The story notes that Mexico is the "second-biggest provider of agricultural products" to the US, "with imports amounting to $21 billion in 2015."

Tom Stenzel, President and CEO of the United Fresh Produce Association, tells the paper that "it is very troubling for world food and agricultural markets for Administration spokespersons to bandy about terms like a 20% tax on all imports from Mexico or other countries ... Consider the impact on American consumers of a 20% hike in the cost of foods such as bananas, mangoes and other products that we simply cannot grow in the United States. Consider also what other countries would do to block U.S. exports in retaliation. As the Administration looks to incentivize manufacturing jobs in the U.S., we urge President Trump to consider the unique nature of food and not place a new food tax on American consumers.”

There was some confusion about the exact nature of the proposal yesterday, as the New York Times writes that President Trump "appeared to embrace a proposal by House Republicans that would impose a 20 percent tax on all imported goods. The White House press secretary, Sean Spicer, told reporters that the proceeds would be used to pay for the border wall, estimated to cost as much as $20 billion. But a furious uproar prompted Mr. Spicer to temper his earlier remarks, saying the plan was simply 'one idea' that might work to finance the wall."

The New York Times paints the broader picture: "The idea of a broad tax on importers is suddenly at the center of the Washington policy debate, with the inevitable counting of potential winners and losers.

"Such a tax could hit retailers the hardest if it takes full effect, with their heavy reliance on products as varied as microwave ovens from China and T-shirts from Bangladesh. But few sectors of the American economy and few consumers would be unaffected.

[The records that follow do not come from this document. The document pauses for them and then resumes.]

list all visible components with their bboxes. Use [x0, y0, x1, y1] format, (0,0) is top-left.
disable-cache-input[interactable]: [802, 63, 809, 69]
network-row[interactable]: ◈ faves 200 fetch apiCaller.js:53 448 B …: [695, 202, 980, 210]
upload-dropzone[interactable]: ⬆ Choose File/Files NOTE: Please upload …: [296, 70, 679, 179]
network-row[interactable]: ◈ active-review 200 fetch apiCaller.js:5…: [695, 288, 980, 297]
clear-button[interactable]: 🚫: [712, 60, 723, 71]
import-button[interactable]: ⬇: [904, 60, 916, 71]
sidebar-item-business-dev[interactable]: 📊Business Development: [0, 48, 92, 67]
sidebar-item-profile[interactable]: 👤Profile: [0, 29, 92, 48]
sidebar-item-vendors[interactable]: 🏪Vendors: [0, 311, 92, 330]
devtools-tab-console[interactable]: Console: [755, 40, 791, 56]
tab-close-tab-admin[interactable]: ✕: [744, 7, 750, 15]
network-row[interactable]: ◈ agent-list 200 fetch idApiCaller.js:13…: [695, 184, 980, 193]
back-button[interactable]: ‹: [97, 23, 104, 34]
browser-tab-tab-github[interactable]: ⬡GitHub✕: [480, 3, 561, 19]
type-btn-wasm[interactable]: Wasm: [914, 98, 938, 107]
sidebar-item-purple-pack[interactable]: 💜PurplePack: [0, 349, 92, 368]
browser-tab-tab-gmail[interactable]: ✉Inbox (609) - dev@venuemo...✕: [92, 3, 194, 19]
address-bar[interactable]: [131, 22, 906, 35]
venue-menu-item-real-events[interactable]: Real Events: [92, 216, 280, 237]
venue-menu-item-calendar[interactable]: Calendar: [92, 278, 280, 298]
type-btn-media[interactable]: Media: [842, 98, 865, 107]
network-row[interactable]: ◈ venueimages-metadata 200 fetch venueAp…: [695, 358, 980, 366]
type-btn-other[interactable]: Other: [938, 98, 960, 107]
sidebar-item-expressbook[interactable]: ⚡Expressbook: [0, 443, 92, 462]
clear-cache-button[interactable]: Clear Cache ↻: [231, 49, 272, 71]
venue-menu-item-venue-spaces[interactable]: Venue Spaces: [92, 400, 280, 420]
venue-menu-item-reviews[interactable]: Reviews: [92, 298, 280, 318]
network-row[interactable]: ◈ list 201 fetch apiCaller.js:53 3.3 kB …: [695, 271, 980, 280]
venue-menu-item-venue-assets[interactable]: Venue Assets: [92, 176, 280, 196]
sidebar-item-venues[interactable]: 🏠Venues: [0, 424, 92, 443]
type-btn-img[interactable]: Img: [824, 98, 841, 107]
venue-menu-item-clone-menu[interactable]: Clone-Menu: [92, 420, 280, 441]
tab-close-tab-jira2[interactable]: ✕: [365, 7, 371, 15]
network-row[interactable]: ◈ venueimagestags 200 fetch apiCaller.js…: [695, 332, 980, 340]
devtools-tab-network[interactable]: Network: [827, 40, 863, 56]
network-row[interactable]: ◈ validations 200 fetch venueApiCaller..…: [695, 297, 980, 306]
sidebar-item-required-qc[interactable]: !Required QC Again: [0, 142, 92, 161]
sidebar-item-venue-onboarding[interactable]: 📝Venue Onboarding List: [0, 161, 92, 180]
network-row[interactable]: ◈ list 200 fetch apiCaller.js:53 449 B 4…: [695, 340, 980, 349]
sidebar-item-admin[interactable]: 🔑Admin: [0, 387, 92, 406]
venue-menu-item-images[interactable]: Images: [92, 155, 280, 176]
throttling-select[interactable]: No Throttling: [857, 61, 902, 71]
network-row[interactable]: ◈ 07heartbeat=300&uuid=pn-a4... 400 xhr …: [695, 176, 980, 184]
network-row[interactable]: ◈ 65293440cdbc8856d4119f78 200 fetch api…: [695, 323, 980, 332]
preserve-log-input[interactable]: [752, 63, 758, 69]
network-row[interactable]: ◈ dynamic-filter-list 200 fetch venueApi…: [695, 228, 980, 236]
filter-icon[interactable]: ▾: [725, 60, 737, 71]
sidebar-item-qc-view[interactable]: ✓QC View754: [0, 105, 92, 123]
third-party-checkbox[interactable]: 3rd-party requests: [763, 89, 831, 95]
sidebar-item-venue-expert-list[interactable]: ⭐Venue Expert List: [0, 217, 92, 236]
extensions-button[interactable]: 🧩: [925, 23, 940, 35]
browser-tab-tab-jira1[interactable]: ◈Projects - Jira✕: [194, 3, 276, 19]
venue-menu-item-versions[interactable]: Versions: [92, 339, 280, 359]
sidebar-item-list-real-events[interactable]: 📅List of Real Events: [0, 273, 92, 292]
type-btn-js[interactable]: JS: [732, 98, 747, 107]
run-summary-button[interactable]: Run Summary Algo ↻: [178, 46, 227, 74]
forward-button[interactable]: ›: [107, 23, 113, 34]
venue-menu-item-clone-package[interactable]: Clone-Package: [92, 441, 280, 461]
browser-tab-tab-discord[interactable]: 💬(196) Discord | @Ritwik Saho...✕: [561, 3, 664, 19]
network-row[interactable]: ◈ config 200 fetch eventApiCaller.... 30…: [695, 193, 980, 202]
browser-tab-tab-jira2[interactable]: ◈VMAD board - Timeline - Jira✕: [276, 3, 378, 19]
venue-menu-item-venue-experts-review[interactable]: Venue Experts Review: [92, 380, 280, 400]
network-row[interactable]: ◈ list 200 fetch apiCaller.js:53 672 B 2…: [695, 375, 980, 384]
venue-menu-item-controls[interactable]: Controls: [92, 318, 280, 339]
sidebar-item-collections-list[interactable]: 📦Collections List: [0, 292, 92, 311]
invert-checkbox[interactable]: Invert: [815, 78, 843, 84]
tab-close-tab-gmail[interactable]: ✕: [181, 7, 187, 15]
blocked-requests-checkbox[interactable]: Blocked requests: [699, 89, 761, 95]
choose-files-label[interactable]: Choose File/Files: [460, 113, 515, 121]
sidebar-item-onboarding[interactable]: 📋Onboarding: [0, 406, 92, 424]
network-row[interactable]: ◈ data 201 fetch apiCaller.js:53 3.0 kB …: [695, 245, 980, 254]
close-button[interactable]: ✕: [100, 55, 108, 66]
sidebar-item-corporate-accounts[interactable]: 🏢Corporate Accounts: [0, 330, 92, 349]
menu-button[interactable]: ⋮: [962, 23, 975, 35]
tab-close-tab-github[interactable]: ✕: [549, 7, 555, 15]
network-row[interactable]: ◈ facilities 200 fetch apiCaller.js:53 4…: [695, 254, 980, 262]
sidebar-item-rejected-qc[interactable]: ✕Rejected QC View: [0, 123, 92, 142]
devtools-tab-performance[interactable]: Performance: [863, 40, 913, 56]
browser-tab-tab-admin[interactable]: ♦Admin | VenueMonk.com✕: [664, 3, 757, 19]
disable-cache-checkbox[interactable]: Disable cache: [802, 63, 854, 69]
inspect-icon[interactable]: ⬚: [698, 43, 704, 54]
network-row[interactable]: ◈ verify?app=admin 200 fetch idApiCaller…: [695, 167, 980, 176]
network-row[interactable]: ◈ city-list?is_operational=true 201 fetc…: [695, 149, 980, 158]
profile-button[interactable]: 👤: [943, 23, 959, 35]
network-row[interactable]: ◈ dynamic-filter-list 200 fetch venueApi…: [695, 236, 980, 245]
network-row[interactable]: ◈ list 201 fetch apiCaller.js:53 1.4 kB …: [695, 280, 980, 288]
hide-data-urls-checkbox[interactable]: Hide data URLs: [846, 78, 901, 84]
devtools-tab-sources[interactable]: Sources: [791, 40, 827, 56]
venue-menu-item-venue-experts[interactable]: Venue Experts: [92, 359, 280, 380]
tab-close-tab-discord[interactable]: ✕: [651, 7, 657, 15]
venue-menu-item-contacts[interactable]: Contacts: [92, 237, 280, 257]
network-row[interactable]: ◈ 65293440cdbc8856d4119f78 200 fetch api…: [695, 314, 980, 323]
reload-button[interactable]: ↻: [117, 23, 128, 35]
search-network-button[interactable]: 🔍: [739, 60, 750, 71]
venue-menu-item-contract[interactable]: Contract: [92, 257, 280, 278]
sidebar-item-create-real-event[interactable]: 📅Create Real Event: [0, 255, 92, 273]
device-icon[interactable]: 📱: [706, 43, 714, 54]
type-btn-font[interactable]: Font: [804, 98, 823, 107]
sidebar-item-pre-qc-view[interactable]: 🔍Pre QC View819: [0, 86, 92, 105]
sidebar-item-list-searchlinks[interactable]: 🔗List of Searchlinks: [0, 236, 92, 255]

"If such a tax were imposed on imports from around the world, automakers could face hefty tax bills not only for cars imported from Mexico and elsewhere but also for the many auto parts they buy from overseas for their assembly lines in the United States. Chemical companies, supplying practically every industry, could find themselves paying more for feedstocks. And energy companies could wind up paying more for imported oil."

However, there would be winners if the GOP plan were to become law, since it seems as if any border tariff would be combined with a large cut in corporate taxes.
KC's View:
This is a debate in which the food business absolutely must be engaged. If suddenly, a number of popular products are 20 percent more expensive, there could be consumer backlash ... and it may well be at the retailers, not the politicians who engineered the increase.